**BRIEF**
Report every line below that holds the word "الذكاء".

___ DATA TO PROCESS ___

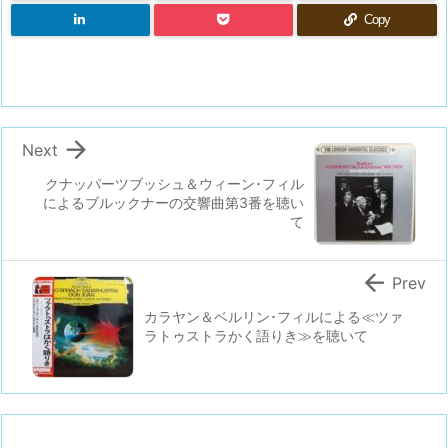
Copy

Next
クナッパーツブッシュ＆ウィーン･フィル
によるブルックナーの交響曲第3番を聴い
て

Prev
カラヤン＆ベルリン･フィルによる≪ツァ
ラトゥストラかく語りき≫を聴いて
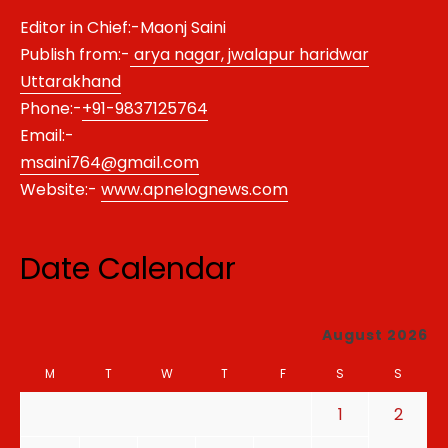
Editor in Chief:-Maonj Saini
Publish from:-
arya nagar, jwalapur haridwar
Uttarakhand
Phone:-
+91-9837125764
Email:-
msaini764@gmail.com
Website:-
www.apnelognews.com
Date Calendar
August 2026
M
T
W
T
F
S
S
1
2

___
___ DATA TO PROCESS ___

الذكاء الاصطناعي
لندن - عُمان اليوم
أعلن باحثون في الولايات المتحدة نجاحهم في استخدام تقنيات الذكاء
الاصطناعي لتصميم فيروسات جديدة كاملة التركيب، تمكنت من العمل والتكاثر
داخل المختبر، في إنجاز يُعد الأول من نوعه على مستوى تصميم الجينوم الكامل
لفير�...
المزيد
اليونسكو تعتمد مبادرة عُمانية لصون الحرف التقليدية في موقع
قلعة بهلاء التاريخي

___

**ANSWER TO THE EXERCISE**
الذكاء الاصطناعي
أعلن باحثون في الولايات المتحدة نجاحهم في استخدام تقنيات الذكاء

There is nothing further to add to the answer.